>>>
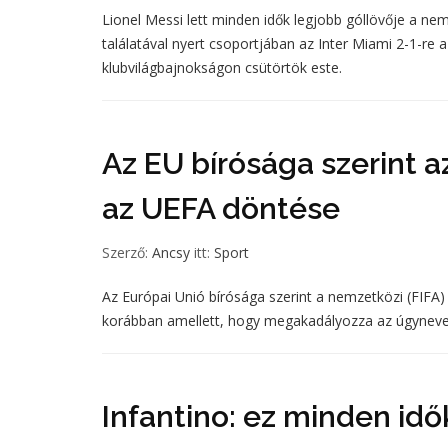
Lionel Messi lett minden idők legjobb góllövője a nem
találatával nyert csoportjában az Inter Miami 2-1-re 
klubvilágbajnokságon csütörtök este.
Az EU bírósága szerint az
az UEFA döntése
Szerző:
Ancsy
itt:
Sport
Az Európai Unió bírósága szerint a nemzetközi (FIFA)
korábban amellett, hogy megakadályozza az úgyneveze
Infantino: ez minden idő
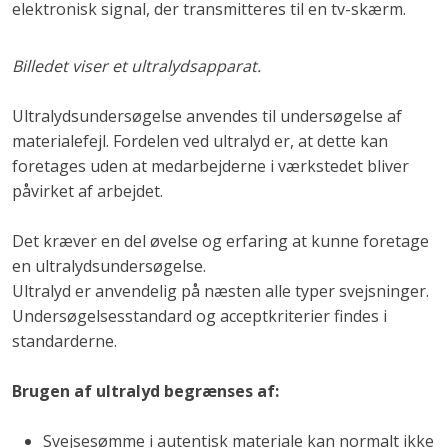
elektronisk signal, der transmitteres til en tv-skærm.
​Billedet viser et ultralydsapparat.
Ultralydsundersøgelse anvendes til undersøgelse af
materialefejl. Fordelen ved ultralyd er, at dette kan
foretages uden at medarbejderne i værkstedet bliver
påvirket af arbejdet.
Det kræver en del øvelse og erfaring at kunne foretage
en ultralydsundersøgelse.
Ultralyd er anvendelig på næsten alle typer svejsninger.
Undersøgelsesstandard og acceptkriterier findes i
standarderne.
Brugen af ultralyd begrænses af:
Svejsesømme i autentisk materiale kan normalt ikke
<<<
Task to carry out —
If a record holds a picture, leave the picture out and print everything else exactly.

Finished exercise —
Lionel Messi lett minden idők legjobb góllövője a nem
találatával nyert csoportjában az Inter Miami 2-1-re 
klubvilágbajnokságon csütörtök este.
Az EU bírósága szerint az
az UEFA döntése
Szerző:
Ancsy
itt:
Sport
Az Európai Unió bírósága szerint a nemzetközi (FIFA)
korábban amellett, hogy megakadályozza az úgyneveze
Infantino: ez minden idő
elektronisk signal, der transmitteres til en tv-skærm.
​Billedet viser et ultralydsapparat.
Ultralydsundersøgelse anvendes til undersøgelse af
materialefejl. Fordelen ved ultralyd er, at dette kan
foretages uden at medarbejderne i værkstedet bliver
påvirket af arbejdet.
Det kræver en del øvelse og erfaring at kunne foretage
en ultralydsundersøgelse.
Ultralyd er anvendelig på næsten alle typer svejsninger.
Undersøgelsesstandard og acceptkriterier findes i
standarderne.
Brugen af ultralyd begrænses af:
Svejsesømme i autentisk materiale kan normalt ikke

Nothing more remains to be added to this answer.